There was a Dutch cap made of a kitchen towel, trimmed with four napkin rings, a cookie cutter and a tea strainer. There was a tricorn glittering with plastic cutlery, grapefruit knives and ice tongs, and a hat of a sponge pierced with iced-tea spoons. The queer fact about these hats was that they were all becoming. Ben says: “The sale is made in the mirror.”
Ben makes money. In his highceilinged, mirrored French salon, the average sale is “over $50” and the volume runs from 10-40 hats a day. His list of customers reads like an amalgam of the Social Register, Variety and Who’s Who in Commerce & Industry*. In search of new ideas, he has made 40 European junkets, six trips to the Orient and four around the world.
Besides miniature bananas, palm trees and pedigreed dogs, Ben has also trimmed hats with models of penguins, reindeer, Ferdinand the Bull, Red Cross nurses, Chinese coolies with water jugs, and nude “Folies-Bergère” dancers. He is already planning for the 1944 elections: hats trimmed with elephants and donkeys. But his biggest innovation for the out-of-this-world hat business is his refusal to sell any hat exclusively.
For this bluff treatment of the women who pay $37.75 and up for a hat, Ben is rewarded with fawning affection. Last Easter 22 of his clients were so grateful that they threw a surprise cocktail party for him in his shop, complete with hors d’oeuvres from his own hat boxes, passed around by their assembled chauffeurs.

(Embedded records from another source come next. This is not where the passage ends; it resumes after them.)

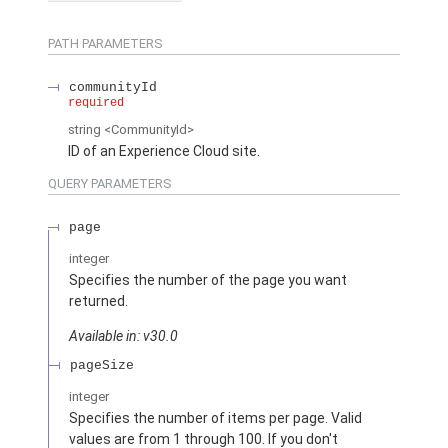
PATH PARAMETERS
communityId
required
string
<CommunityId>
ID of an Experience Cloud site.
QUERY PARAMETERS
page
integer
Specifies the number of the page you want
returned.
Available in: v30.0
pageSize
integer
Specifies the number of items per page. Valid
values are from 1 through 100. If you don't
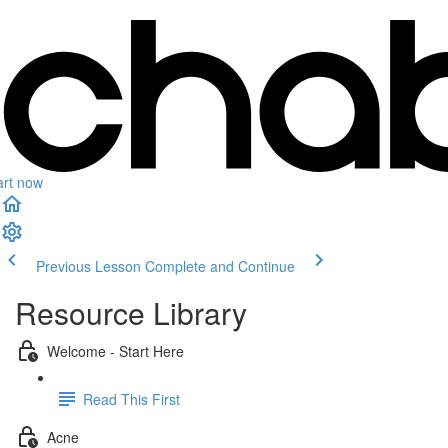
art now
Previous Lesson
Complete and Continue
Resource Library
Welcome - Start Here
Read This First
Acne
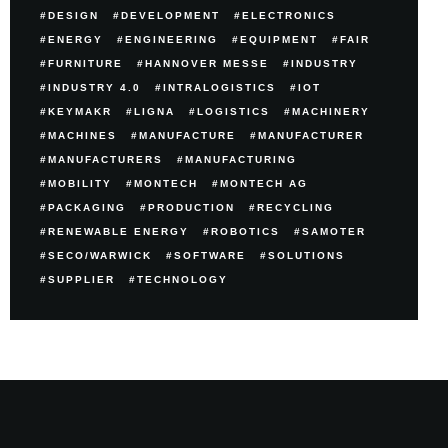
DESIGN
DEVELOPMENT
ELECTRONICS
ENERGY
ENGINEERING
EQUIPMENT
FAIR
FURNITURE
HANNOVER MESSE
INDUSTRY
INDUSTRY 4.0
INTRALOGISTICS
IOT
KEYMAKR
LIGNA
LOGISTICS
MACHINERY
MACHINES
MANUFACTURE
MANUFACTURER
MANUFACTURERS
MANUFACTURING
MOBILITY
MONTECH
MONTECH AG
PACKAGING
PRODUCTION
RECYCLING
RENEWABLE ENERGY
ROBOTICS
SAMOTER
SECO/WARWICK
SOFTWARE
SOLUTIONS
SUPPLIER
TECHNOLOGY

Ben Greenfield got his start 27 years ago in a $5-a-week selling job for a shopkeeper friend of his mother’s. Three years later he opened his own shop with his sister (the “Bess” of Bes-Ben, now married and out of the business). Two years after that he had gone from one employe and a $35 rent bill to 22 and $350.
Now he can afford to be offhand about his business—and to turn down dizzying Manhattan and Hollywood offers. When his clients ask him why he does not open more shops, he merely drawls: “What for? I’m in the wrong income bracket now.”
*Such as:. Mrs. Philip Armour Jr., Mrs. Donald Allison, Mrs. Cyrus Adams (see cut).